Electrochemical N2 reduction reaction (NRR) is a very attractive route for ammonia production under ambient conditions. It is a challenging issue to develop efficient electrocatalysts in NRR process. Herein, we designed a series of NRR single-atom catalysts (SACs), namely, transition metal single-atom anchored on nitrogen-doped porous graphene with six-fold N6 cavity (TM@N6-G). Based on spin-polarized density functional theory (DFT) calculations, the stability and catalytic performance of TM@N6-G SACs were systemically investigated. Six promising catalysts (Nb, Mo, Tc, Ta, W, and Re@N6-G) are selected from 14 candidates by screening the free energy changes of the first and last electric chemical steps.

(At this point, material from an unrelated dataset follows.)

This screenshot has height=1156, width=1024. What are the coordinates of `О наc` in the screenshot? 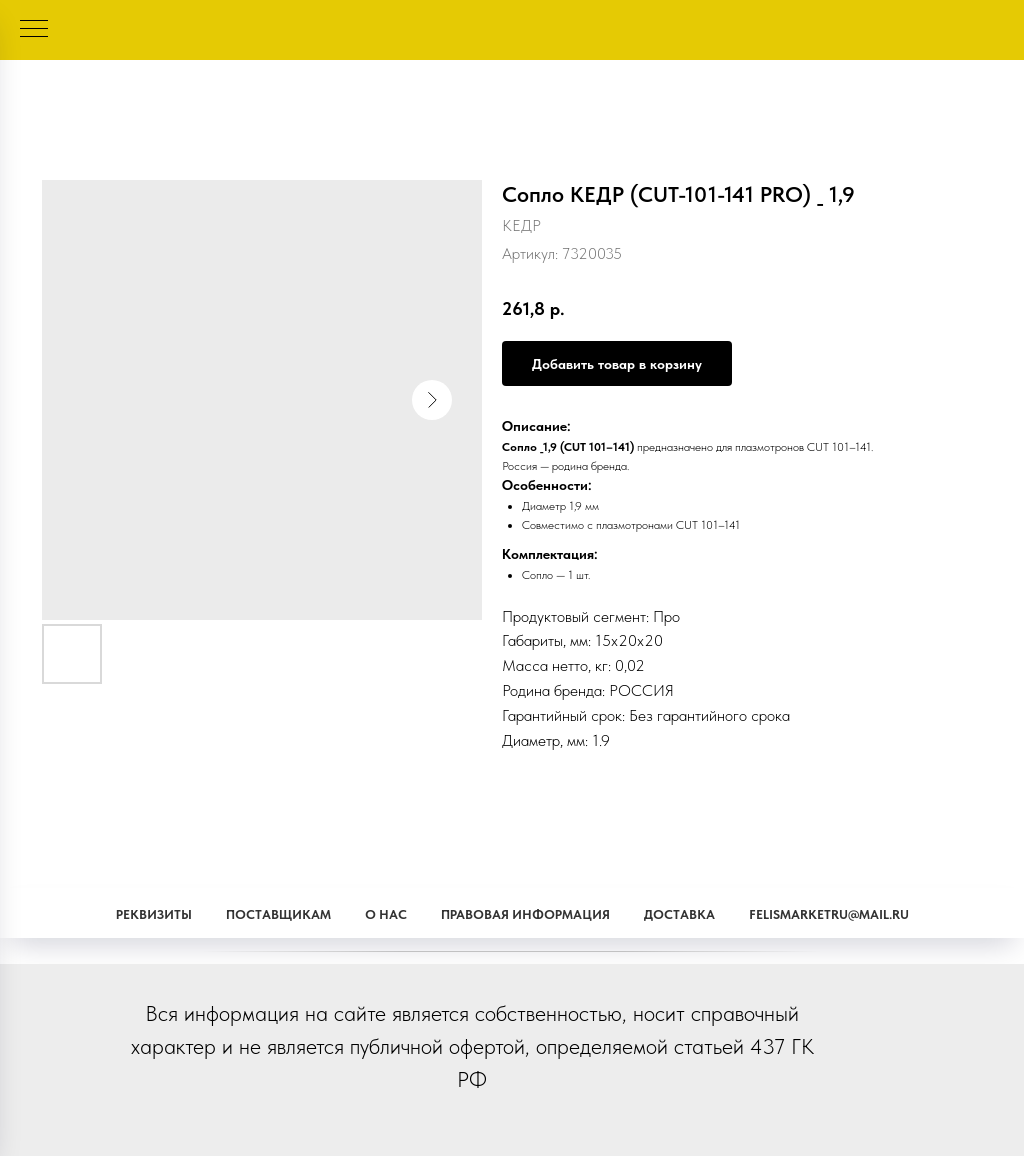 It's located at (386, 914).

Detailed NRR mechanism studies show that the six SACs have superior electrochemical NRR performance, especially W@N6-G, reaching low limiting potentials of −0.23 V. Furthermore, we extend the present study to another kind of graphitic carbon nitrides, g-C2N, which has a similar N6 cavity. Our calculations show that five TM@g-C2N SACs have good stability and high activity and selectivity for NRR. In addition, ΔG*NNH, dN-N, and ICOHP can be used as descriptors to understand the origin of NRR catalytic activity of these two kinds of catalysts. The present work may provide valuable clues for exploring promising and efficient NRR electrochemical catalysts.